Keeper of the Sharps - two-block print

Keeper of the Sharps - two-block print

The Maldon Easter Quilt, Art and Craft Show is coming up this weekend.  Although I admire quilts and quilters, quilting is one thing I have never tried.  I particularly like crazy patchwork, and have done a couple of small pieces in the past, which I enjoyed.  With that in mind, and in keeping with my fascination for all things vintage, I decided to do a couple of prints incorporating both themes.

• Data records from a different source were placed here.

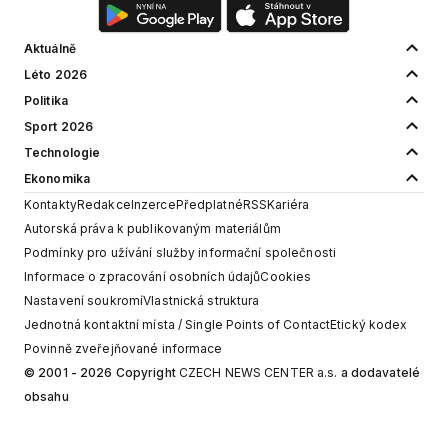
Aktuálně
Léto 2026
Politika
Sport 2026
Technologie
Ekonomika
Kontakty
Redakce
Inzerce
Předplatné
RSS
Kariéra
Autorská práva k publikovaným materiálům
Podmínky pro užívání služby informační společnosti
Informace o zpracování osobních údajů
Cookies
Nastavení soukromí
Vlastnická struktura
Jednotná kontaktní místa / Single Points of Contact
Etický kodex
Povinně zveřejňované informace
© 2001 - 2026 Copyright
CZECH NEWS CENTER a.s.
a dodavatelé
obsahu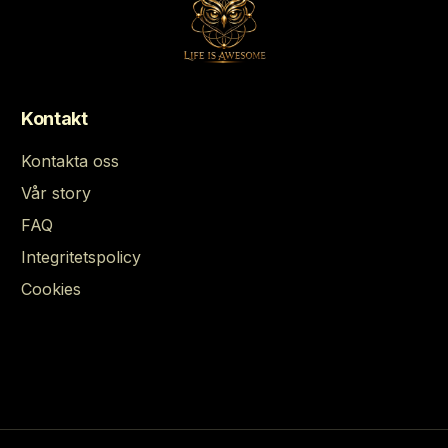
Kontakt
Kontakta oss
Vår story
FAQ
Integritetspolicy
Cookies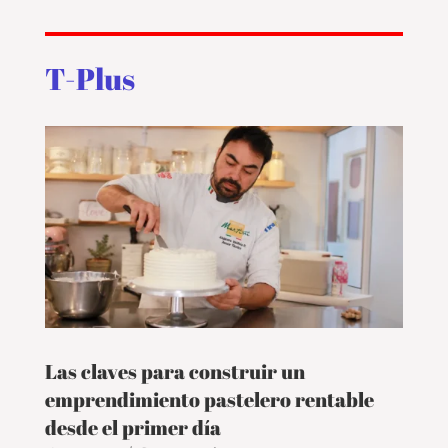
T-Plus
Las claves para construir un
emprendimiento pastelero rentable
desde el primer día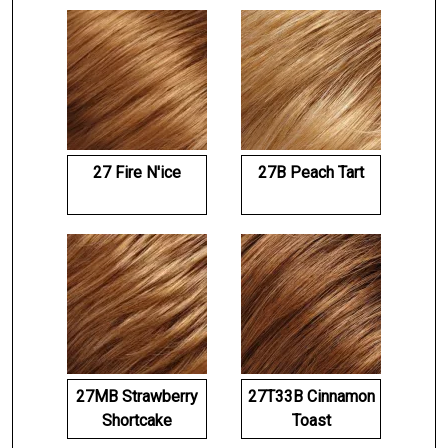
27 Fire N'ice
27B Peach Tart
27MB Strawberry
27T33B Cinnamon
Shortcake
Toast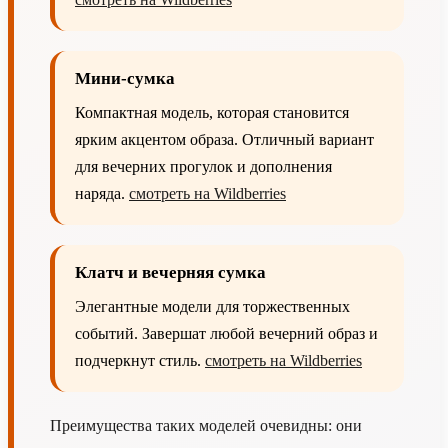
Мини-сумка
Компактная модель, которая становится
ярким акцентом образа. Отличный вариант
для вечерних прогулок и дополнения
наряда.
смотреть на Wildberries
Клатч и вечерняя сумка
Элегантные модели для торжественных
событий. Завершат любой вечерний образ и
подчеркнут стиль.
смотреть на Wildberries
Преимущества таких моделей очевидны: они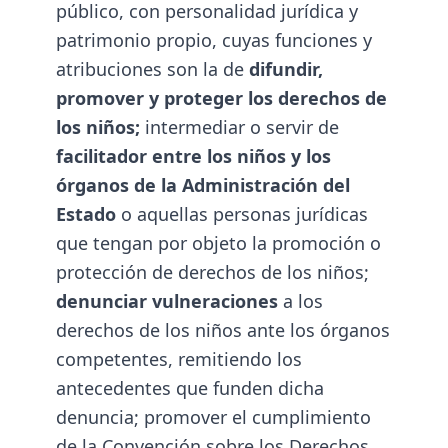
público, con personalidad jurídica y
patrimonio propio, cuyas funciones y
atribuciones son la de
difundir,
promover y proteger los derechos de
los niños;
intermediar o servir de
facilitador entre los niños y los
órganos de la Administración del
Estado
o aquellas personas jurídicas
que tengan por objeto la promoción o
protección de derechos de los niños;
denunciar vulneraciones
a los
derechos de los niños ante los órganos
competentes, remitiendo los
antecedentes que funden dicha
denuncia; promover el cumplimiento
de la Convención sobre los Derechos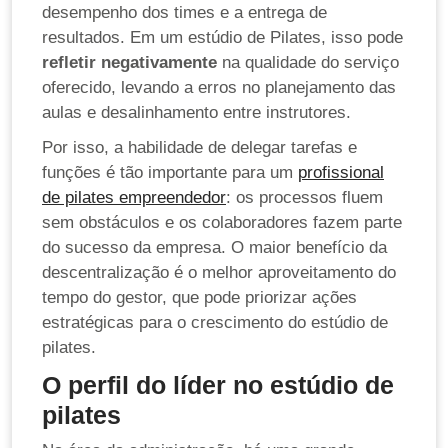
desempenho dos times e a entrega de
resultados. Em um estúdio de Pilates, isso pode
refletir negativamente
na qualidade do serviço
oferecido, levando a erros no planejamento das
aulas e desalinhamento entre instrutores.
Por isso, a habilidade de delegar tarefas e
funções é tão importante para um
profissional
de pilates empreendedor
: os processos fluem
sem obstáculos e os colaboradores fazem parte
do sucesso da empresa. O maior benefício da
descentralização é o melhor aproveitamento do
tempo do gestor, que pode priorizar ações
estratégicas para o crescimento do estúdio de
pilates.
O perfil do líder no estúdio de
pilates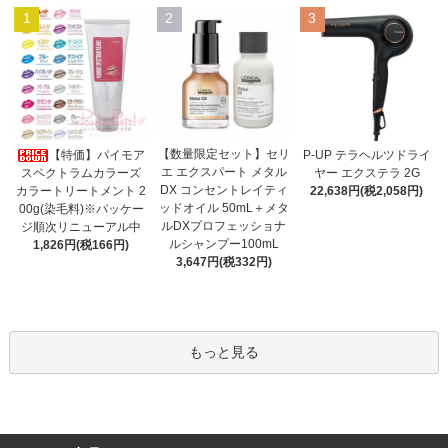
1
2
3
【数量限定セット】セリ
【特価】パイモア
P-UP テラヘルツドライ
エ エクスパート メタル
スペクトラムカラーズ
ヤー エクステラ 2G
DX コンセントレイティ
カラートリートメント 2
22,638円(税2,058円)
ッドオイル 50mL＋メタ
00g(染毛料)※パッケー
ルDXプロフェッショナ
ジ順次リニューアル中
ルシャンプー100mL
1,826円(税166円)
3,647円(税332円)
もっと見る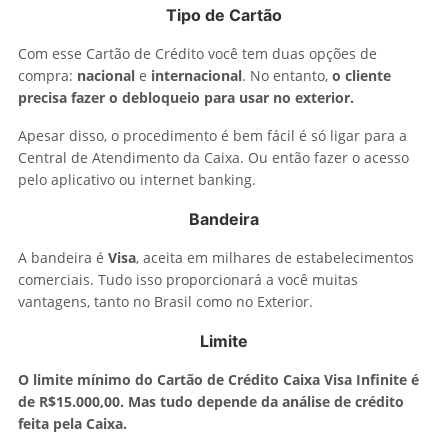
Tipo de Cartão
Com esse Cartão de Crédito você tem duas opções de
compra:
nacional
e
internacional
. No entanto,
o cliente
precisa fazer o debloqueio para usar no exterior.
Apesar disso, o procedimento é bem fácil é só ligar para a
Central de Atendimento da Caixa. Ou então fazer o acesso
pelo aplicativo ou internet banking.
Bandeira
A bandeira é
Visa
, aceita em milhares de estabelecimentos
comerciais. Tudo isso proporcionará a você muitas
vantagens, tanto no Brasil como no Exterior.
Limite
O limite mínimo do Cartão de Crédito Caixa Visa Infinite é
de R$15.000,00. Mas tudo depende da análise de crédito
feita pela Caixa.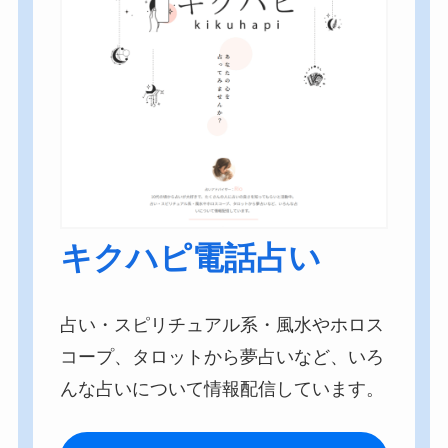
キクハピ電話占い
占い・スピリチュアル系・風水やホロス
コープ、タロットから夢占いなど、いろ
んな占いについて情報配信しています。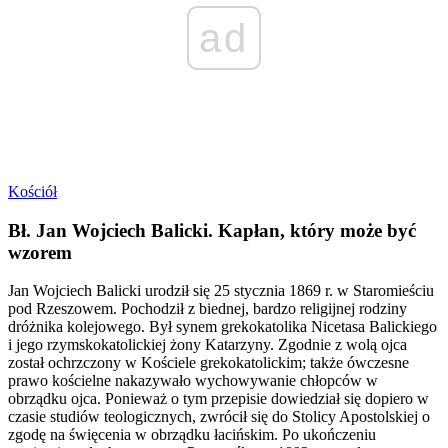
ad
Kościół
Bł. Jan Wojciech Balicki. Kapłan, który może być
wzorem
Jan Wojciech Balicki urodził się 25 stycznia 1869 r. w Staromieściu
pod Rzeszowem. Pochodził z biednej, bardzo religijnej rodziny
dróżnika kolejowego. Był synem grekokatolika Nicetasa Balickiego
i jego rzymskokatolickiej żony Katarzyny. Zgodnie z wolą ojca
został ochrzczony w Kościele grekokatolickim; także ówczesne
prawo kościelne nakazywało wychowywanie chłopców w
obrządku ojca. Ponieważ o tym przepisie dowiedział się dopiero w
czasie studiów teologicznych, zwrócił się do Stolicy Apostolskiej o
zgodę na święcenia w obrządku łacińskim. Po ukończeniu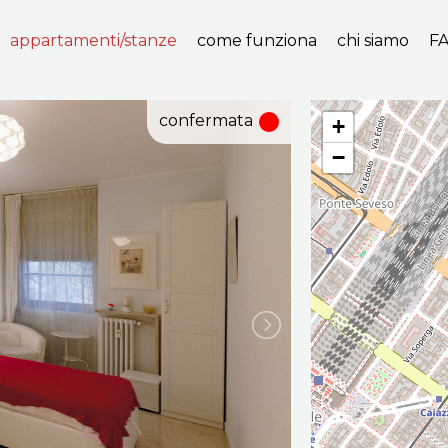
appartamenti/stanze
come funziona
chi siamo
F
confermata
+
−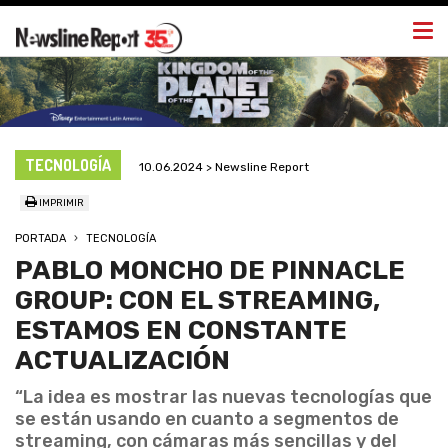
Togg
navi
TECNOLOGÍA
10.06.2024 > Newsline Report
IMPRIMIR
PORTADA
TECNOLOGÍA
PABLO MONCHO DE PINNACLE
GROUP: CON EL STREAMING,
ESTAMOS EN CONSTANTE
ACTUALIZACIÓN
“La idea es mostrar las nuevas tecnologías que
se están usando en cuanto a segmentos de
streaming, con cámaras más sencillas y del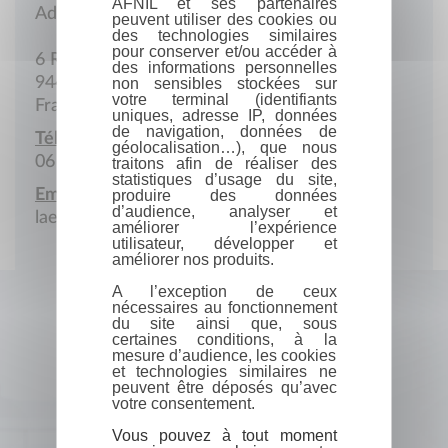
AFNIL et ses partenaires
Adresse postale
peuvent utiliser des cookies ou
des technologies similaires
pour conserver et/ou accéder à
6 Rue des Herbages de Sèze
des informations personnelles
94450 Limeil-Brévannes
non sensibles stockées sur
votre terminal (identifiants
France
uniques, adresse IP, données
de navigation, données de
Téléphone portable :
géolocalisation…), que nous
06 26 88 35 91
traitons afin de réaliser des
statistiques d’usage du site,
Email :
produire des données
d’audience, analyser et
laetitia.aderya@resilientmindscircle.com
améliorer l’expérience
utilisateur, développer et
améliorer nos produits.
A l’exception de ceux
nécessaires au fonctionnement
du site ainsi que, sous
certaines conditions, à la
mesure d’audience, les cookies
et technologies similaires ne
peuvent être déposés qu’avec
votre consentement.
Vous pouvez à tout moment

The pincushion shoe is done from a sketch from a photo and is a woodcut on MDF – not as ‘crisp’ as I would have liked.  The crazy patchwork design is etched into a flattened milk carton with an embossing tool.  The ridges formed by the folds add to the patchwork effect.  The colours were achieved by simply using red, blue and yellow ink on the same roller.  Both prints, first the background and then the woodcut, were hand pulled using a barren.

Grandma's Day - two-block print

Grandma's Day - two-block print

Me being me, I decided to cut another woodblock, this time of a vintage sewing machine.  The block is cut from Masonite, harder and ‘nicer’ to cut than the MDF.  Considering it was an off-cut found in the woodpile, and no doubt had absorbed at least some moisture, I was quite pleased with the way it worked.

Using the same background block, but with more muted colours and ‘haphazard’ roller method, it has come out as quite a different print from the first one.

Whenever I cut a new block, I can’t resist playing, trying a few different ways of printing it.  To be expected, I suppose, when quite a lot of time goes into making a block, whether wood or milk carton, and I’m not all that keen on editioning prints.  The eras are out of sync, but I decided to print the sewing machine block over a vintage magazine page.  I’m guessing the machine is from the early 1900s.  The magazine is from 1944.  Not an accurate marriage.  However, the machine I first learned to sew with was an old Singer wind-the handle model, and that was in the early sixties.  My grandmother was still using her old treadle machine long after electric models came in.  So, perhaps the time differences aren’t that important, after all.